Richard II and Anne/Nancy Meade's son, Richard III married Maria Beverley (1764–1824) of Blandfield on December 1, 1785. Her parents were Robert Beverley and Maria Carter (Landon Carter's daughter). Robert was Colonel William Beverley (1696–1756) and Elizabeth Bland's son.

Richard III's brother, Brett (1766–1828) married Maria's sister, Lucy (1771–1854) on November 21, 1789. They had eleven children, one son died as an infant. All of them moved to Oakleigh, Greensboro, Alabama. One of their children, Edward Brett Randolph (1792–1848) married Carter Beverley and Jane (née Wormeley) Beverley's daughter Elizabeth Bland Beverley (1804–1880). Edward Brett died at The Cedars in Columbus, Mississippi. They had an only child, a daughter, Virginia Beverley Randolph (1827–1865). Virginia married in 1850 George Wisner Sherman (1817–1865) from Burnt Hills, New York. They had Edward Randolph, Hugh Sutherland, George Wormeley, Beverley, and Virginia Randolph.

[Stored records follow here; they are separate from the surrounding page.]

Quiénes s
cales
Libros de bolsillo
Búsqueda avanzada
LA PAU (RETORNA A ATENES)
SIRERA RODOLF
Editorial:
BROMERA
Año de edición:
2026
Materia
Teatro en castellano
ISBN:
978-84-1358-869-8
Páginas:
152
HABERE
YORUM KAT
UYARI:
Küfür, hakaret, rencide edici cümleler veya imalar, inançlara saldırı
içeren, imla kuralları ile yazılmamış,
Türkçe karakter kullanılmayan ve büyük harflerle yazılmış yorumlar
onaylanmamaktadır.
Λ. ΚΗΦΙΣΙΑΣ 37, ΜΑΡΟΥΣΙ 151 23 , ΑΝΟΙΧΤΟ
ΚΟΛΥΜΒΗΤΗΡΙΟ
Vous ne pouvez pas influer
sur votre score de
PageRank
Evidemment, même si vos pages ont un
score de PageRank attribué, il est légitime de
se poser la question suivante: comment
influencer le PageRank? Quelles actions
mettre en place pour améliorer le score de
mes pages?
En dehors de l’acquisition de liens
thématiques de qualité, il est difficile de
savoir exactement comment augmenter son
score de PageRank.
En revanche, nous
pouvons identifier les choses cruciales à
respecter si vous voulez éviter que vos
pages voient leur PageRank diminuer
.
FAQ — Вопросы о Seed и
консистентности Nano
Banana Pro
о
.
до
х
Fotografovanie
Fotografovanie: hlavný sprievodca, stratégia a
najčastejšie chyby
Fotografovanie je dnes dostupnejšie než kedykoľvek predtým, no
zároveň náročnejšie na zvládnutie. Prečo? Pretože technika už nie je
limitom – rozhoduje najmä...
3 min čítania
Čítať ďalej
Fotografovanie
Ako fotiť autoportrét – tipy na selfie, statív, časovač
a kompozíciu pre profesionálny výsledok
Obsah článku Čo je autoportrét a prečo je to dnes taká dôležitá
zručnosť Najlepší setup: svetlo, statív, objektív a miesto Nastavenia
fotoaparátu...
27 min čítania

Brett and Lucy's son, Robert Carter Randolph married his cousin, Anne Tayloe Beverley (1808–1889) on June 12, 1826, in Mississippi. She was Robert Beverley and Maria Carter's granddaughter. Her interment was at Oakwood Cemetery in Sheffield, Alabama.

Brett's sister, Jane Randolph married John Bolling III's son, Archibald in 1774. They had a few children.

Richard Randolph III and Maria Beverley's son, Robert Beverley Randolph (1790–1869) married Eglantine Maria Beverley (1808–1886) on March 23, 1834. They resided in Washington, D.C. Her parents were Peter Randolph Beverley and Lovely St Martin (1790–1867).